Learning By Road

It’s not exactly the Road to Damascus but the Old Hume Highway has a few conversions of its own.

It was on a Bankstown-Berrima bus trip that Vietnamese refugee, Lien Ho, enjoyed her first day out with born and bred Australians in 21 years.

And it was on the same stretch of highway that semi-retired clockmaker, Peter Short, renounced his long-held view that Boat People “should all be sent back”.

Not quite miraculous but big shifts, nevertheless, for people who inhabit different worlds in the same city.

It was the Sydney Alliance that brought their lives together.

The Alliance is made up of 30 partner organisations working together to improve services and communities.

Bankstown Uniting Church minister, Neil Smith, decided to put the theory into practice by strolling the quick kilometre around to the offices of another Alliance partner organisation, Asian Women@Work.

There he met Vietnamese community worker, Bich Thuy Pham, and it didn’t take them long to work out that the church’s bus and predominantly Anglo parishioners, and immigrant women keen to improve their English, might be a match.
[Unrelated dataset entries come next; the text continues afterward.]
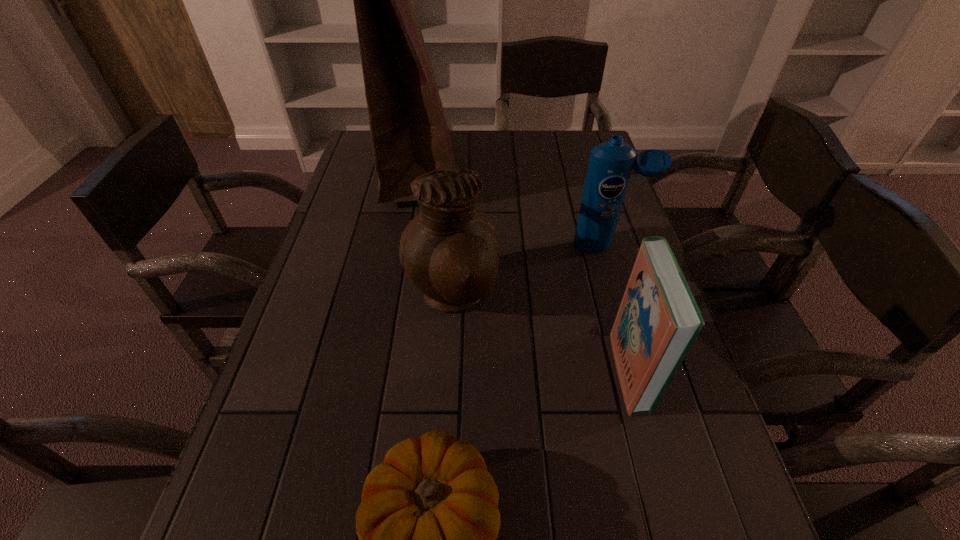 Locate an element on the screen. The width and height of the screenshot is (960, 540). the tallest object is located at coordinates (409, 132).

Find the location of a particular element. The image size is (960, 540). the farthest object is located at coordinates (409, 132).

Identify the location of pitcher. The image size is (960, 540). (450, 251).

Locate an element on the screen. This screenshot has height=540, width=960. shampoo is located at coordinates (611, 163).

You are a GUI agent. You are given a task and a screenshot of the screen. Output one action in this format:
    pyautogui.click(x=<x>, y=<y>)
    Task: Click on the hardback book
    The width and height of the screenshot is (960, 540).
    Given the screenshot: What is the action you would take?
    pyautogui.click(x=658, y=320)

Where is `vacant space positioned 0.120m on the front-facing side of the farthest object`? The image size is (960, 540). vacant space positioned 0.120m on the front-facing side of the farthest object is located at coordinates (501, 171).

Locate an element on the screen. vacant space positioned at the spout of the pitcher is located at coordinates (546, 297).

Identify the location of free space located 0.230m on the left of the shampoo. (487, 245).

Image resolution: width=960 pixels, height=540 pixels. I want to click on free spot located 0.260m on the cover of the hardback book, so click(490, 370).

Where is `free location located on the cover of the hardback book`? This screenshot has width=960, height=540. free location located on the cover of the hardback book is located at coordinates (445, 370). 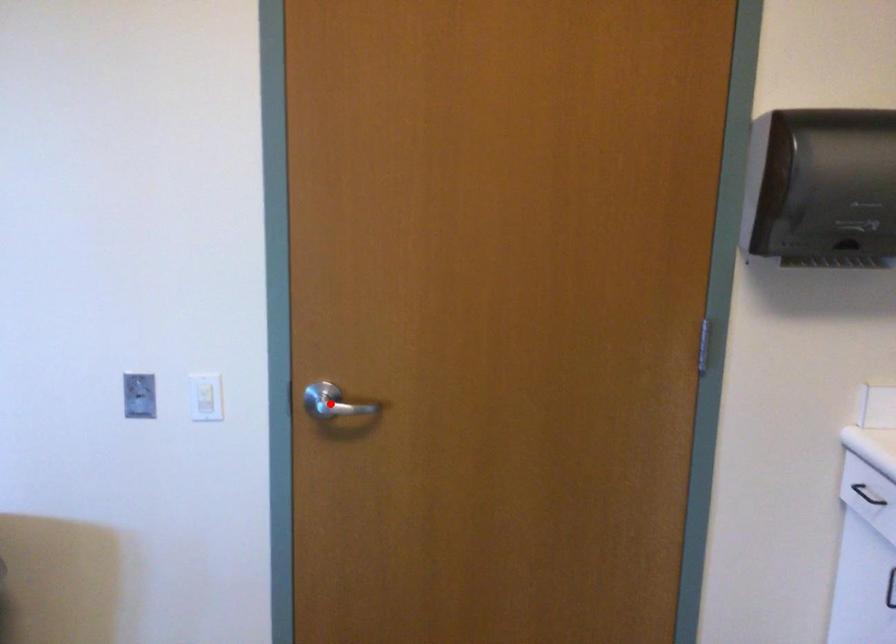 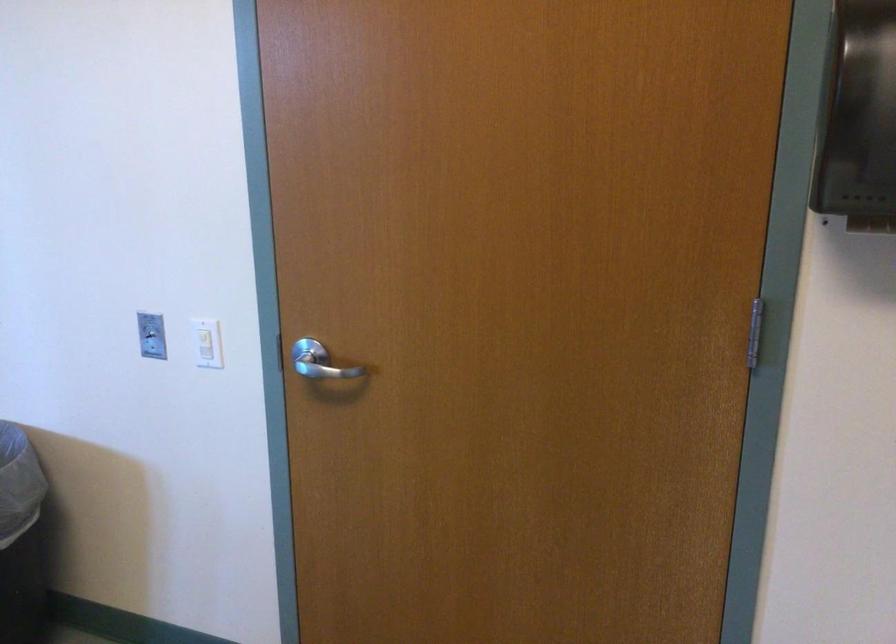 Find the pixel in the second image that matches the highlighted location in the first image.

(319, 362) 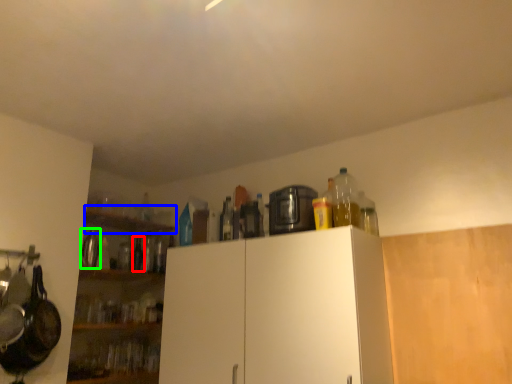 Question: Considering the real-world distances, which object is closest to bottle (highlighted by a red box)? shelf (highlighted by a blue box) or appliance (highlighted by a green box).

Peter says, in the early days, Neil “hassled” parishioners about coming along for the ride. Initially, he concedes, he was sceptical.

But he agreed to take part in the May 7 trip to Berrima.

He spoke with a woman who had escaped Vietnam, twice. He said her story of small boats, rough seas and cramped conditions opened his eyes to the courage and determination some people need to taste freedom.

“The trip sounded frightening,” he said, “100 people on a small boat in a big ocean.

“She described it to me as very cramped, very hot and very smelly.

“I found her determination amazing.

“I can honestly say it changed my opinion about all boat people. I had always thought – send them back and let them join the queue.

“I am sure a lot of other Australians would change their minds if they could meet these people and hear their stories.”

Lien left Vietnam in 1988 and spent two years in a Thai refugee camp before she and her son were resettled in Australia.

She sewed fashion garments for $5 apiece, about $5 an hour, from her Villawood home to put her son through school and tertiary studies.

She is proud of him and the job he holds with a Sydney accountancy firm.

But, years of working from home, left her almost entirely reliant on a network of fellow refugees.

“I listened to community radio in Vietnamese and one day I heard about Asian Women@Work and their English classes. Before that I was cut off from all the people around me,” Lien said.

She said the Vietnamese and Chinese women on the Southern Highlands trip resolved to fine themselves if they reverted to their mother tongues on the bus.

“I spoke only English to the people from the Uniting Church,” Lien said. “They were teaching me the names of animals and trees I had never heard before.

“It was good for me to go outside and see things I had never seen in my life.